King's College London School of Medicine, Department of Palliative Care, Policy and Rehabilitation, London, UK.
Disabil Rehabil. 2012;34(22):1871-9. doi: 10.3109/09638288.2012.670033. Epub 2012 Apr 16.
This article explores the rationale for choosing the instruments included within the UK Rehabilitation Outcomes Collaborative (UKROC) data set. Using one specialist neuro-rehabilitation unit as an exemplar service, it describes an approach to engaging the hearts and minds of clinicians in recording the data.
Measures included within a national data set for rehabilitation should be psychometrically robust and feasible to use in routine clinical practice; they should also support clinical decision-making so that clinicians actually want to use them. Learning from other international casemix models and benchmarking data sets, the UKROC team has developed a cluster of measures to inform the development of effective and cost-efficient rehabilitation services. These include measures of (1) "needs" for rehabilitation (complexity), (2) inputs provided to meet those needs (nursing and therapy intervention), and (3) outcome, including the attainment of personal goals as well as gains in functional independence.

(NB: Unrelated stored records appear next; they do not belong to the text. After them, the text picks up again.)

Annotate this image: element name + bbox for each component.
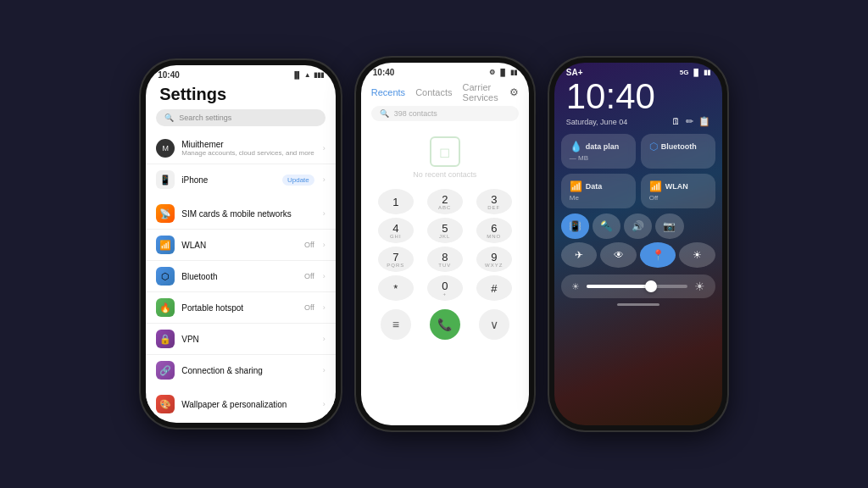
- eye-comfort-button[interactable]: 👁: [600, 242, 637, 268]
- tab-recents[interactable]: Recents: [371, 87, 405, 97]
- dial-num-5: 5: [442, 223, 448, 234]
- dial-key-6[interactable]: 6 MNO: [476, 218, 512, 243]
- dial-key-8[interactable]: 8 TUV: [427, 247, 463, 272]
- wlan-tile[interactable]: 📶 WLAN Off: [641, 174, 715, 208]
- dial-num-hash: #: [491, 283, 497, 294]
- arrow-icon: ›: [323, 335, 326, 343]
- data-plan-tile[interactable]: 💧 data plan — MB: [561, 134, 636, 169]
- airplane-button[interactable]: ✈: [561, 242, 598, 268]
- dial-key-5[interactable]: 5 JKL: [427, 218, 463, 243]
- calendar-icon[interactable]: 🗓: [671, 116, 681, 127]
- sharing-item[interactable]: 🔗 Connection & sharing ›: [146, 355, 336, 385]
- auto-brightness-button[interactable]: ☀: [679, 242, 715, 268]
- data-tile-title: Data: [586, 182, 603, 191]
- location-button[interactable]: 📍: [640, 242, 676, 268]
- data-tile-header: 📶 Data: [570, 180, 627, 192]
- dialpad-row-1: 1 2 ABC 3 DEF: [371, 189, 519, 214]
- miuithemer-sub: Manage accounts, cloud services, and mor…: [181, 149, 314, 157]
- dialer-bottom-actions: ≡ 📞 ∨: [361, 306, 529, 345]
- dialpad-row-4: * 0 + #: [371, 275, 519, 301]
- edit-icon[interactable]: ✏: [686, 116, 693, 127]
- vpn-item[interactable]: 🔒 VPN ›: [146, 324, 336, 355]
- clipboard-icon[interactable]: 📋: [698, 116, 710, 127]
- brightness-slider[interactable]: ☀ ☀: [561, 274, 715, 298]
- dial-sub-0: +: [443, 291, 448, 297]
- volume-button[interactable]: 🔊: [624, 214, 652, 239]
- bluetooth-tile-icon: ⬡: [649, 141, 658, 152]
- bluetooth-label: Bluetooth: [181, 272, 298, 281]
- arrow-icon: ›: [323, 272, 326, 280]
- miuithemer-label: Miuithemer: [181, 140, 314, 149]
- tab-carrier[interactable]: Carrier Services: [463, 82, 499, 103]
- arrow-icon: ›: [323, 241, 326, 249]
- cc-buttons-row1: 📳 🔦 🔊 📷: [554, 208, 722, 242]
- dial-key-star[interactable]: *: [378, 275, 414, 301]
- no-recent-icon: ◻: [430, 136, 460, 167]
- dial-key-7[interactable]: 7 PQRS: [378, 247, 414, 272]
- phone-dialer: 10:40 ⚙ ▐▌ ▮▮ Recents Contacts Carrier S…: [356, 58, 534, 430]
- dial-sub-3: DEF: [487, 205, 500, 210]
- dial-key-2[interactable]: 2 ABC: [427, 189, 463, 214]
- tab-contacts[interactable]: Contacts: [415, 87, 452, 97]
- bluetooth-icon: ⬡: [156, 267, 175, 286]
- dialer-menu-button[interactable]: ≡: [381, 309, 411, 340]
- hotspot-icon: 🔥: [156, 298, 175, 317]
- wlan-item[interactable]: 📶 WLAN Off ›: [146, 230, 336, 261]
- search-bar[interactable]: 🔍 Search settings: [156, 109, 326, 126]
- dial-key-4[interactable]: 4 GHI: [378, 218, 414, 243]
- dial-key-0[interactable]: 0 +: [427, 275, 463, 301]
- control-center-screen: SA+ 5G ▐▌ ▮▮ 10:40 Saturday, June 04 🗓 ✏…: [554, 63, 722, 425]
- data-tile-sub: Me: [570, 194, 627, 202]
- dialer-status-icons: ⚙ ▐▌ ▮▮: [489, 69, 516, 76]
- dial-num-7: 7: [392, 252, 398, 263]
- dial-num-2: 2: [442, 194, 448, 205]
- dial-key-hash[interactable]: #: [476, 275, 512, 301]
- brightness-high-icon: ☀: [694, 280, 705, 293]
- camera-button[interactable]: 📷: [655, 214, 683, 239]
- wallpaper-item[interactable]: 🎨 Wallpaper & personalization ›: [146, 389, 336, 419]
- wlan-tile-title: WLAN: [665, 182, 688, 191]
- hotspot-item[interactable]: 🔥 Portable hotspot Off ›: [146, 292, 336, 324]
- dialer-expand-button[interactable]: ∨: [479, 309, 509, 340]
- battery-icon: ▮▮▮: [314, 71, 324, 79]
- status-bar-settings: 10:40 ▐▌ ▲ ▮▮▮: [146, 65, 336, 81]
- bluetooth-item[interactable]: ⬡ Bluetooth Off ›: [146, 261, 336, 292]
- dialer-status-time: 10:40: [373, 68, 395, 77]
- arrow-icon: ›: [323, 303, 326, 312]
- cc-date-text: Saturday, June 04: [566, 118, 627, 126]
- dialpad-row-3: 7 PQRS 8 TUV 9 WXYZ: [371, 247, 519, 272]
- sim-label: SIM cards & mobile networks: [181, 209, 314, 219]
- dial-num-4: 4: [392, 223, 398, 234]
- sim-item[interactable]: 📡 SIM cards & mobile networks ›: [146, 198, 336, 230]
- wlan-label: WLAN: [181, 241, 298, 250]
- hotspot-label: Portable hotspot: [181, 303, 298, 313]
- settings-screen: 10:40 ▐▌ ▲ ▮▮▮ Settings 🔍 Search setting…: [146, 65, 336, 423]
- iphone-item[interactable]: 📱 iPhone Update ›: [146, 164, 336, 195]
- brightness-knob[interactable]: [645, 280, 657, 292]
- wlan-tile-sub: Off: [649, 194, 707, 202]
- cc-clock: 10:40: [554, 79, 722, 114]
- arrow-icon: ›: [323, 209, 326, 218]
- dial-sub-4: GHI: [390, 234, 402, 239]
- data-tile[interactable]: 📶 Data Me: [561, 174, 636, 208]
- dial-key-9[interactable]: 9 WXYZ: [476, 247, 512, 272]
- vibrate-button[interactable]: 📳: [561, 214, 589, 239]
- miuithemer-item[interactable]: M Miuithemer Manage accounts, cloud serv…: [146, 133, 336, 164]
- search-icon: 🔍: [164, 114, 174, 122]
- contact-search-bar[interactable]: 🔍 398 contacts: [371, 106, 519, 121]
- cc-tiles-grid: 💧 data plan — MB ⬡ Bluetooth 📶 Data Me: [554, 134, 722, 208]
- dialer-gear-icon[interactable]: ⚙: [509, 86, 519, 98]
- brightness-bar: [587, 285, 687, 288]
- torch-button[interactable]: 🔦: [593, 214, 620, 239]
- dial-num-9: 9: [491, 252, 497, 263]
- wlan-value: Off: [304, 241, 314, 249]
- status-icons: ▐▌ ▲ ▮▮▮: [292, 71, 324, 79]
- dial-key-3[interactable]: 3 DEF: [476, 189, 512, 214]
- network-section: 📡 SIM cards & mobile networks › 📶 WLAN O…: [146, 198, 336, 385]
- bluetooth-tile[interactable]: ⬡ Bluetooth: [641, 134, 715, 169]
- dialer-call-button[interactable]: 📞: [430, 309, 460, 340]
- dial-key-1[interactable]: 1: [378, 189, 414, 214]
- battery-icon: ▮▮: [510, 69, 517, 76]
- settings-title: Settings: [146, 81, 336, 109]
- signal-icon: ▐▌: [292, 71, 302, 79]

By integrating the use of the data set measures in everyday clinical practice, we have achieved a very high rate of compliance with data collection. However, staff training and ongoing commitment from senior staff and managers are critical to the maintenance of effort required to provide assurance of data quality in the longer term.
本文探讨了选择英国康复成果协作组织(UKROC)数据集中包含的工具的基本原理。本文以一个专门的神经康复单位为例,介绍了一种让临床医生参与记录数据的方法。
康复的国家数据集应包含具有心理测量学可靠性且便于在常规临床实践中使用的措施;这些措施还应支持临床决策,使临床医生真正愿意使用这些措施。UKROC 团队从其他国际病例组合模型和基准数据集学习,开发了一组措施来为制定有效和具有成本效益的康复服务提供信息。这些措施包括(1)康复“需求”(复杂性)、(2)为满足这些需求提供的投入(护理和治疗干预)和(3)结果,包括实现个人目标以及在功能独立性方面的收益。
通过将数据集措施整合到日常临床实践中,我们实现了非常高的数据收集合规率。然而,工作人员培训以及高级工作人员和管理人员的持续承诺对于确保数据质量的长期维护至关重要。